Или мне это почудилось?
Я ничего не сказал.
Мы постояли там еще немного. Не знаю, сколько. Мог пройти час, а могли и всего три минуты: я совсем потерял счет времени. И ушли мы оттуда все так же молча.
Заключительный пункт этой немыслимой экскурсии ждал нас точно за углом.

Лондонский мост был самым аскетичным среди всех пешеходных мостов центра. Но не вечером и не ночью, когда из исключительно функционального сооружения он превращался в монолитный светящийся блок словно из футуристического кино. В темной глади воды отражались его оранжево-красные борта – гладкие, без излишеств и украшений.
В этой простоте и была его красота.
Но невезучий это был мост, и не зря про него сложили такую жуткую песенку – сейчас-то смех, а люди веками с ним мучились.
История у него была удивительная. Сперва он страдал от штормов, пожаров и викингов – пока не рухнул. Потом, в ту пору, когда он больше походил на обычную улицу, чем на мост, он замерзал, горел и медленно разваливался. Наконец рядом с ним построили новый – каменный и надежный – а старый полностью снесли.
Но и на этом приключения моста не кончились. Его продали по частям и увезли в Америку, где он, заново собранный, стоял и по сей день; а настоящий Лондонский мост, до которого мы наконец добрели с Ниа - тот был совсем новый и молодой, почти ровесник детектива Л.
Я даже не заметил, как начал насвистывать ту самую песню из детства.
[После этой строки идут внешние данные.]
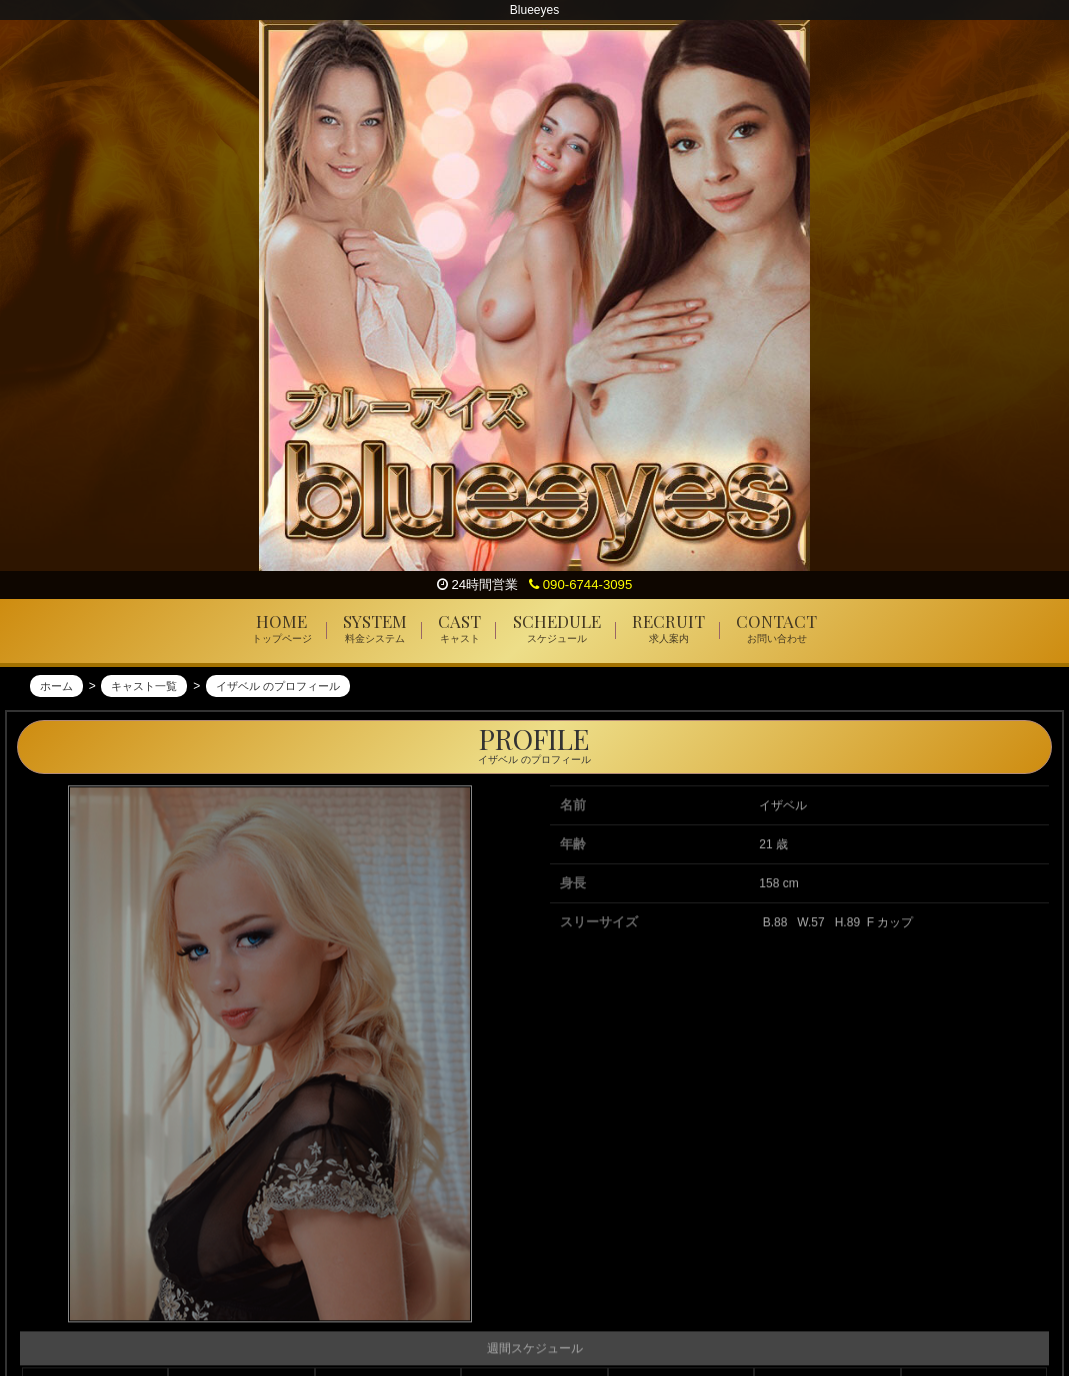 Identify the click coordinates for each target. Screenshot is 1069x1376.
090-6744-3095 (580, 584)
Атмосфера благоволила: небо становилось все темней, людей вокруг – все меньше, а на душе у меня – на удивление спокойно. Как будто расплескал я все свои переживания, до капли. Раздражение, сомнения, страхи – все они кончились, пока я стоял там, у маленькой елки под мигающими огоньками, и медленно пропадал.
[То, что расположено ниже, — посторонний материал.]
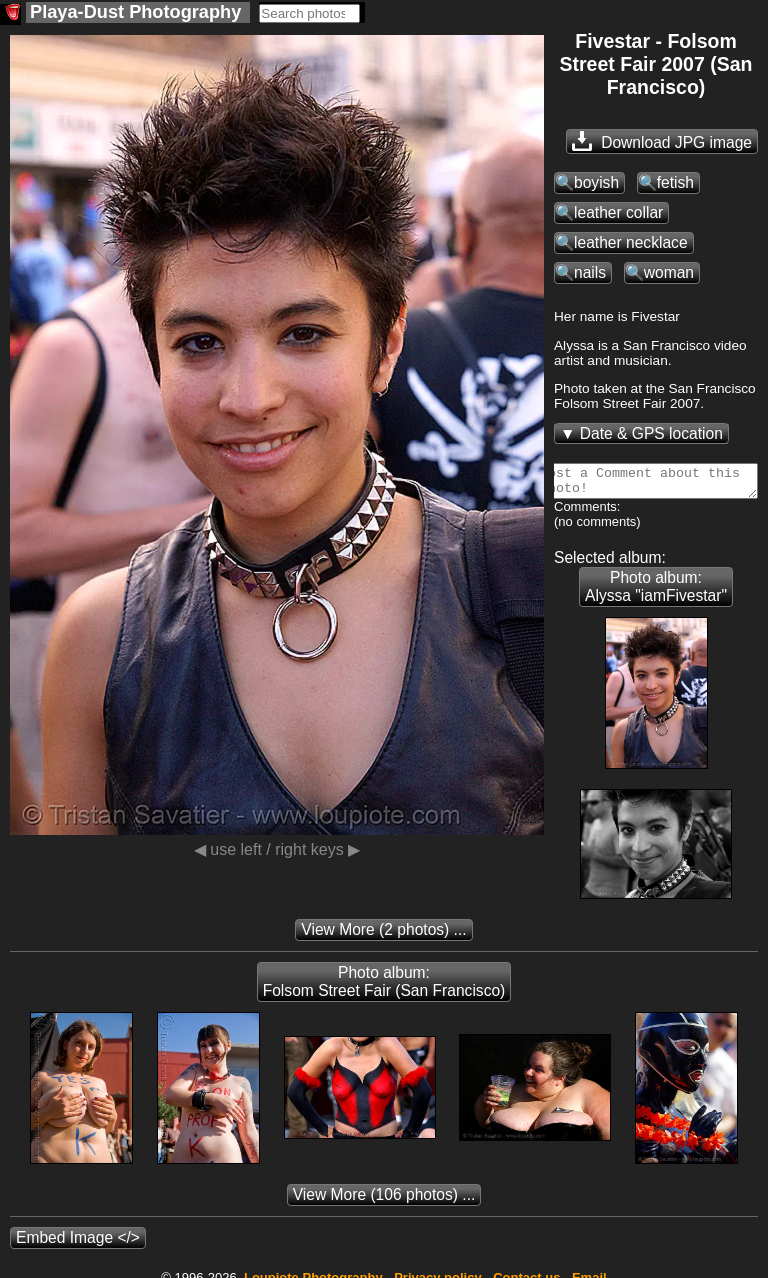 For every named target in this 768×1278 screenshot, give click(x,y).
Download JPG (662, 141)
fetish (675, 182)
Но не чувствовать их оказалось тоже странно. Я больше не знал, что чувствовать – я опустел и устал. Дико устал. Не от пешей прогулки, хотя и от нее тоже; но уж слишком много необычного произошло сегодня.
И все же… оглядевшись вокруг, я понял, что не жалею о потраченном времени. Замыкающий цепочку центральных мостов разводной Тауэр-бридж был так же, как всегда, великолепен. Может, даже чуть больше, чем обычно. Его массивные готические башни, пролет и подвесные галереи были слегка подсвечены снизу – оттого он приобретал вид по-настоящему сказочный, как в книжках про рыцарей. Дополняли впечатление четыре отовсюду узнаваемых башни Тауэрской крепости и купола Святого Павла по другую сторону от нас.
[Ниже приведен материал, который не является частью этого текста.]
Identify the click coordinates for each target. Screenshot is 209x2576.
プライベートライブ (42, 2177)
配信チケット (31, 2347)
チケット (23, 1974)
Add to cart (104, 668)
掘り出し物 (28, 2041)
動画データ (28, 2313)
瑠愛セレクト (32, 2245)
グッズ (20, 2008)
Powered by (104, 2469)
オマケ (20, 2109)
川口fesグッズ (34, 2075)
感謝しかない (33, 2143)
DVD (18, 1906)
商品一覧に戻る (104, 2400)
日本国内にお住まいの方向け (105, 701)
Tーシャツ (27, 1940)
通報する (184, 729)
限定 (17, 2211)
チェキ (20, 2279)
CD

И крейсер Белфаст, нашедший покой на вечной стоянке между двумя мостами – нынче музей – с достоинством принимал свою судьбу и выглядел тоже внушительно.
Военная дисциплина, как же иначе…
Я почти забыл о Ниа и засвистел. Просто так, потому что мне вдруг отчаянно этого захотелось – и тогда сам собой возник в памяти бархатный низкий голос Уэмми.
Падает, падает Лондонский мост, моя прекрасная леди…
Воспоминания хлынули оттуда, где, я думал, их давно уже нет: густые седеющие усы и черные пуговицы с четырьмя дырочками на грубом длинном пальто – детали внешности заурядного на вид незнакомца, показавшиеся мне тогда самыми примечательными… Ничто в этом человеке среднего роста и телосложения не выдавало талантливого изобретателя и чуткого покровителя конченых пацанов. Мужской парфюм – крепкий, но ненавязчивый; наконец, непривычный акцент и слова, изменившие мою жизнь однозначно круто: «Решать тебе, Михаэль…».
Построй его из дерева и глины, моя прекрасная леди…
Первая неделя в новом приюте. Какие-то непривычно здравомыслящие ребята, постоянно увлеченные чем-то интересным, но мне недоступным: я, единственный из младших воспитанников немец, чувствовал себя неприкаянным среди них. И в те самые моменты, когда мне был так нужен кто-то, кто мог пообещать мне, что все наладится, он оказывался рядом – человек, у которого не только пуговицы и усы были замечательные… а вообще все. И особенно – глаза, внимательные и добрые.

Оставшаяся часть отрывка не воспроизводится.